Of course, calling officials, their projects and indirectly the Government itself the Arrangement, says a lot about Kafka’s own state of mind. (Personally, I think the Deranged is more like it!), but he still created world literature out of the texts that as an insurance lawyer and later a Workman’s Compensation Board verifier, engulfed him. He imitated the structures of treacherously simplistic but circular language so prevalent in his daily work. Additionally, the endless incompetence and deliberate deception on the part of both the authorities and the public constantly placed him smack in the middle of one contention or another. It triggered his Walter Mitty-like imagination out of self-defence, this day-dreaming both escape and a distancing from recurrent nightmares, offsetting them and other health problems while preserving his sanity.
‘The crows maintain that a single crow could destroy heaven. This is beyond a doubt, but doesn’t prove anything against heaven, since heaven means, precisely, the impossibility of crows!’ is a famous example of a statement of breath-taking incongruity.
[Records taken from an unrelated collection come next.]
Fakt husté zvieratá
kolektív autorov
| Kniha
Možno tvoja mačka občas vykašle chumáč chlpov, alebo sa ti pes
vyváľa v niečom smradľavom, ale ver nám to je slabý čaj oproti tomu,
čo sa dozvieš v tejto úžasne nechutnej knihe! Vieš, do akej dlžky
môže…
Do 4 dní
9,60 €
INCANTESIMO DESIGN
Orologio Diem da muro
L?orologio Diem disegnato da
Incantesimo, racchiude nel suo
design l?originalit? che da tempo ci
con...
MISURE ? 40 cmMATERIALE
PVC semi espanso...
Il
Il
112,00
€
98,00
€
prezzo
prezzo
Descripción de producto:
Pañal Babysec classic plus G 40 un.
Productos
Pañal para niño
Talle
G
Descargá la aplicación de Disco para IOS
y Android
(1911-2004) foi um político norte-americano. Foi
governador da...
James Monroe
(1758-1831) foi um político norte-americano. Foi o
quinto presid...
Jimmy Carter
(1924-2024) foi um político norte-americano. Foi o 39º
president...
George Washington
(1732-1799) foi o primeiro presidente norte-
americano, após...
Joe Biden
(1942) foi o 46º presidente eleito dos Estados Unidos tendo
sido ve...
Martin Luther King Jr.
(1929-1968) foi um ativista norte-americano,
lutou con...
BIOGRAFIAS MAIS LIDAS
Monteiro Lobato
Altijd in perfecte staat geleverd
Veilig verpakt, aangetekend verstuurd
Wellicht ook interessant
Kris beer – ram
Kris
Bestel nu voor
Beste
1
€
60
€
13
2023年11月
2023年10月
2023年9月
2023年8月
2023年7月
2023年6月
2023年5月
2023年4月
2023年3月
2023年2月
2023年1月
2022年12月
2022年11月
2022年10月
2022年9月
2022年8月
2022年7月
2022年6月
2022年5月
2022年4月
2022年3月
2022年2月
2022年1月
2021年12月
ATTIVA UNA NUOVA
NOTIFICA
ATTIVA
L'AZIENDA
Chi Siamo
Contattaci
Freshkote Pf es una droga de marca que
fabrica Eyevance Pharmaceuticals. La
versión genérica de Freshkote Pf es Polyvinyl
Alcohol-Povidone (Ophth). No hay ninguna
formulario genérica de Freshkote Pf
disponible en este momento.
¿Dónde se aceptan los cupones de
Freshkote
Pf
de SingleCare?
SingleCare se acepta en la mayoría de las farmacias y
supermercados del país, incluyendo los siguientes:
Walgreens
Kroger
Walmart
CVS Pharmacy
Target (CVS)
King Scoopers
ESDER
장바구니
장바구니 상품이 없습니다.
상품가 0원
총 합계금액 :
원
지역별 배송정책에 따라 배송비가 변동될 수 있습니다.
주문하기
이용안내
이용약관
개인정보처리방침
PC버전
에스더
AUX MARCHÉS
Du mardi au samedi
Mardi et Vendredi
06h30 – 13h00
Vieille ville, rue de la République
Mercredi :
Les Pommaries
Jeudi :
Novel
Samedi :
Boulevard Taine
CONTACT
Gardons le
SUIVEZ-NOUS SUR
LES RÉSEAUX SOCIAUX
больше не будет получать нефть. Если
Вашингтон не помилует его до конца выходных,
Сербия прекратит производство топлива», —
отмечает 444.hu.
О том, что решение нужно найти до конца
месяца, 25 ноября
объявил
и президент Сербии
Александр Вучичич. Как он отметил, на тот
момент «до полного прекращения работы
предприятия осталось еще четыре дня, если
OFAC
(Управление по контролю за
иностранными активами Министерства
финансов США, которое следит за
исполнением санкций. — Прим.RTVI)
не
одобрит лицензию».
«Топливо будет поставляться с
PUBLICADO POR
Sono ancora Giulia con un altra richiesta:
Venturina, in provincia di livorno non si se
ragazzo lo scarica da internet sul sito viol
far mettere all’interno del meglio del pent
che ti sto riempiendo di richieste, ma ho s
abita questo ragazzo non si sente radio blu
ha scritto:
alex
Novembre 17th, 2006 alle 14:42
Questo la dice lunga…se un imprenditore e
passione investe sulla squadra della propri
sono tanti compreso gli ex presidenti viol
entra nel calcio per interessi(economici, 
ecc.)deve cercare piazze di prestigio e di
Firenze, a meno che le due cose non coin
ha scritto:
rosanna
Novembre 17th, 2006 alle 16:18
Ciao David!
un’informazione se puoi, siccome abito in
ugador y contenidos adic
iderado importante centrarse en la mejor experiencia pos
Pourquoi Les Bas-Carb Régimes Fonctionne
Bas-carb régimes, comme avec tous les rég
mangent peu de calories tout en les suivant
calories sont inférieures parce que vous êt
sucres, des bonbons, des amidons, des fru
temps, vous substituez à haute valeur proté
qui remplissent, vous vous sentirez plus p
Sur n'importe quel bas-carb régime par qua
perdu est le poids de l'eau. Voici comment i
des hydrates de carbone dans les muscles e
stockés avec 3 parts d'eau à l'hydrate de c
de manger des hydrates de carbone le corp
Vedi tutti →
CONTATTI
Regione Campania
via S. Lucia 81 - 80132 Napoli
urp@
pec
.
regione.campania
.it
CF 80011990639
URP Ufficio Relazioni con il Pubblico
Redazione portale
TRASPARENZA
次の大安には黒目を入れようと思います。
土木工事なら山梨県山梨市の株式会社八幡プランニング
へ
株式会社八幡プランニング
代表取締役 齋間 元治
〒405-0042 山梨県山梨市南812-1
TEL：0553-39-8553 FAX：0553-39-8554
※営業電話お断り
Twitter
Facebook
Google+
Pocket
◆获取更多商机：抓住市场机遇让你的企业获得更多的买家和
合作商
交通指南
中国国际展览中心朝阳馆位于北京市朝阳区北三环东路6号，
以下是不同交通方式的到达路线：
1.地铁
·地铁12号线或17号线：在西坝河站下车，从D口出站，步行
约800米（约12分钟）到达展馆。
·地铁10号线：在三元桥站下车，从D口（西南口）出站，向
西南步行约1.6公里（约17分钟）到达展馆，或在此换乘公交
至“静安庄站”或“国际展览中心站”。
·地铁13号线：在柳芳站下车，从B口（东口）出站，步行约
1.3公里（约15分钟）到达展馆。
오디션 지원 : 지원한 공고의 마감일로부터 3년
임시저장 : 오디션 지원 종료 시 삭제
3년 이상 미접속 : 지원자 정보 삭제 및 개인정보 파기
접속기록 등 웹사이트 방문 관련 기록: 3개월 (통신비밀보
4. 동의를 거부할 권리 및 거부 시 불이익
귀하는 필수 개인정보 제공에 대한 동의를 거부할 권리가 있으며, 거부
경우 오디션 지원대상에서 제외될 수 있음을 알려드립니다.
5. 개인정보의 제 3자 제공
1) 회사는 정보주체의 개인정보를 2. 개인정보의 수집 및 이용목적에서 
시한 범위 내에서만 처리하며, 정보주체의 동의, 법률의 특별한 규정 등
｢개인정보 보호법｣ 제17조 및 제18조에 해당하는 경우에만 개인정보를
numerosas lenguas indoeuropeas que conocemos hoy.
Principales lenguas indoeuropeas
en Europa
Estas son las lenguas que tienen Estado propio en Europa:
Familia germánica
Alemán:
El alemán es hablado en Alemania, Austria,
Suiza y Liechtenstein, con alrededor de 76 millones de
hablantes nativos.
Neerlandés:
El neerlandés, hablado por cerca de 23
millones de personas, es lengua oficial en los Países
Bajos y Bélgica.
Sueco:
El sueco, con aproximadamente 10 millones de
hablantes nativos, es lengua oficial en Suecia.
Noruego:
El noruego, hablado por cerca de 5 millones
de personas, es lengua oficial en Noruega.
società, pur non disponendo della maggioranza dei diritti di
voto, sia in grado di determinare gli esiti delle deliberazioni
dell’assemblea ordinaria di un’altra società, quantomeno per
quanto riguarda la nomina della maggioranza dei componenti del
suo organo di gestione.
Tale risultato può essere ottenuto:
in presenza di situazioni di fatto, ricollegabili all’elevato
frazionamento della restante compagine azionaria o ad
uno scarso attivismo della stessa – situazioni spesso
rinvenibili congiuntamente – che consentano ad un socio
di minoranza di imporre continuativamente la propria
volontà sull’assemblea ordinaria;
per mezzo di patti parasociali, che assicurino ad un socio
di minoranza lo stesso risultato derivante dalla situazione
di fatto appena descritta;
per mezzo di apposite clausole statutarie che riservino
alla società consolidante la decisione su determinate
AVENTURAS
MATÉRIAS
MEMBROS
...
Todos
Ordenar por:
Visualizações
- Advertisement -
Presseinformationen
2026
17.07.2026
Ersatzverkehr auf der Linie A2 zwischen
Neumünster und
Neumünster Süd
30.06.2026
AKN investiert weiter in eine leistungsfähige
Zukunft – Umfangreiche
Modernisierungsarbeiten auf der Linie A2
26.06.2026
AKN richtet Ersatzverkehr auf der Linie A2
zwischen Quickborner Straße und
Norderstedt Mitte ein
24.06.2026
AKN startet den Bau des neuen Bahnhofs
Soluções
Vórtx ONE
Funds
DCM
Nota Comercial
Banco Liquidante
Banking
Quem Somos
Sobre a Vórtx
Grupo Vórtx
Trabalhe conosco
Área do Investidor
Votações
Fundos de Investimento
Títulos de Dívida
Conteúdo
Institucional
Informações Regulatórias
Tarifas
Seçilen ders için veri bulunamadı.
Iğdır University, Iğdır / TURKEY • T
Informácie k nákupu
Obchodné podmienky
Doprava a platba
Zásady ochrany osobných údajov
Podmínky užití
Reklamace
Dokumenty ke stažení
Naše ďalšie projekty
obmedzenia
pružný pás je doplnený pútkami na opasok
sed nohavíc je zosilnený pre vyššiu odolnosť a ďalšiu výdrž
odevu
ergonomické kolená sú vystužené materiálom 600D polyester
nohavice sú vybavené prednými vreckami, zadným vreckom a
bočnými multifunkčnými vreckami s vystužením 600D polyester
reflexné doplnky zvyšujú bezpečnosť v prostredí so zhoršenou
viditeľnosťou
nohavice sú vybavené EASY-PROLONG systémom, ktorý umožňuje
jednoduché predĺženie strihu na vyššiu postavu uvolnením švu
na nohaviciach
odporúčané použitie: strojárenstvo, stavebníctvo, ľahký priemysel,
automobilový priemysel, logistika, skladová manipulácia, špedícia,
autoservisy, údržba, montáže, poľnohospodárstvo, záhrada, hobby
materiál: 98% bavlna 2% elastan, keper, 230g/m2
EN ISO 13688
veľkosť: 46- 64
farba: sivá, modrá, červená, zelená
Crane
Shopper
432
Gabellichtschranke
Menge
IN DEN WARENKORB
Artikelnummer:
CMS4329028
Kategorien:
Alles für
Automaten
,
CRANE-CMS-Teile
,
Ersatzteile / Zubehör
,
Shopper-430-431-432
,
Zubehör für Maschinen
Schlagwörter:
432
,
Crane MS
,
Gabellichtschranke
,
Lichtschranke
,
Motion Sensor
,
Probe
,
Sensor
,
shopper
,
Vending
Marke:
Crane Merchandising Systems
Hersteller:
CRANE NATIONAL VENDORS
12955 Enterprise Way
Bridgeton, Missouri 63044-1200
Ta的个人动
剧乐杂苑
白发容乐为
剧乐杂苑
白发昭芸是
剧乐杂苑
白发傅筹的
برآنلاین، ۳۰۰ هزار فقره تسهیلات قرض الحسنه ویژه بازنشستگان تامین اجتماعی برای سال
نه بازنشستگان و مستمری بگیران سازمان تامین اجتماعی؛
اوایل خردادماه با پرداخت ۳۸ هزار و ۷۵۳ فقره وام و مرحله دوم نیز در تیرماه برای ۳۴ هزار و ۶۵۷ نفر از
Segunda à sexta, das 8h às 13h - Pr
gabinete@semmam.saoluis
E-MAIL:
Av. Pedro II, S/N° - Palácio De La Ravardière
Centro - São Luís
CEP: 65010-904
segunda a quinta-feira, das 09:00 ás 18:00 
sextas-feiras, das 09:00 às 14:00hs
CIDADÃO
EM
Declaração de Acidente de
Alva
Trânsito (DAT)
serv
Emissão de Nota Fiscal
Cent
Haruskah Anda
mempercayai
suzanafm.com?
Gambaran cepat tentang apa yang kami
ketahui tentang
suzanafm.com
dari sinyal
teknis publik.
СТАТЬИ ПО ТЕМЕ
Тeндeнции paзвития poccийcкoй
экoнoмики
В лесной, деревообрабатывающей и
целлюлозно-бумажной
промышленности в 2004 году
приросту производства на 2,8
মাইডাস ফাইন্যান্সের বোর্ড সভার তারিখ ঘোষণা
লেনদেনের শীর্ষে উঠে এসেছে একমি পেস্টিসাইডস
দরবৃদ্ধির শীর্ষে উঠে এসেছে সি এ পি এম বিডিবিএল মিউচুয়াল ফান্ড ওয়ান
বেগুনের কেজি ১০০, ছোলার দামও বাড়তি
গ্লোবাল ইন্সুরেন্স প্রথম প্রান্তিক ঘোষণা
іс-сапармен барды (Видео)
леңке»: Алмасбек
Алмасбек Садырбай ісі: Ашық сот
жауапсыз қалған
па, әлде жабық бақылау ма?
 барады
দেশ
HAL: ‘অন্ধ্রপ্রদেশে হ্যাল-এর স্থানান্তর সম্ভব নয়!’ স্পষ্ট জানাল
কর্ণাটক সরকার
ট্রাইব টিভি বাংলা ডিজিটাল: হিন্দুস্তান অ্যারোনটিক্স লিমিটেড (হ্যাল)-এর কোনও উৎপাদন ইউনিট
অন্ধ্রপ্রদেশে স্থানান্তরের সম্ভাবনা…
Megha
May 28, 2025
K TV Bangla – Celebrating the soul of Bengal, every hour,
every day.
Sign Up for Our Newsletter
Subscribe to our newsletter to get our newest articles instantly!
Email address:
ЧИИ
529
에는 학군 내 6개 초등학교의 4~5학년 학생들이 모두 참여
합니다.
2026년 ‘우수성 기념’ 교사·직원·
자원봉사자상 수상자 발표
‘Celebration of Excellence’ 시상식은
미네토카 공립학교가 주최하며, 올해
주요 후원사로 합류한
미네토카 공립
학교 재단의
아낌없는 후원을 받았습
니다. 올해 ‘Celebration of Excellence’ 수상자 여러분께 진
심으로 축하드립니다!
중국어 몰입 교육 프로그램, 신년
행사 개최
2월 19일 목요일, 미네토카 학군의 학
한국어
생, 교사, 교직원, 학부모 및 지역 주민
It only makes one laugh, and even by saying the absence of crows wouldn’t make it much clearer, only a dyslexic atheist perhaps debating the impossibility… of dogs instead of gods, but in the case at hand there could be a translation problem. Anyway, the whole thing a bit like saying a statement by a person doesn’t make sense, because the man is mute. Also a non sequitur, what?
Yes, Kafka was a great tragicomic figure, one for whom in the end even a fire hydrant represented some sort of totalitarian threat. His humour was all part of that self-defence, as was exaggeration. For I visited the castle in Prague; it’s an innocent enough structure, housing contemporary government offices, but as it’s located on a hill overlooking the Moldau, in his dreamy eyes it exercises an authority far beyond its real scope.
Yes, the Prague Castle is as innocent as one on a medieval Spanish hilltop, in particular those high coastal fortifications and watch towers in Andalusia, constructed to keep exactly who (?) out, as the invaders were and had been… the Moors themselves!? Part of a paranoiac ‘arrangement’, in other words, the Moors ultimately getting defeated in the interior of the Iberian peninsula, as was to be expected, and by the Christian Kings, not by wily Barbary Coast pirates or some other imaginary naval force. So that these castles were not what they were cracked up to be, more part of someone’s fantasy, as in the case of Kafka.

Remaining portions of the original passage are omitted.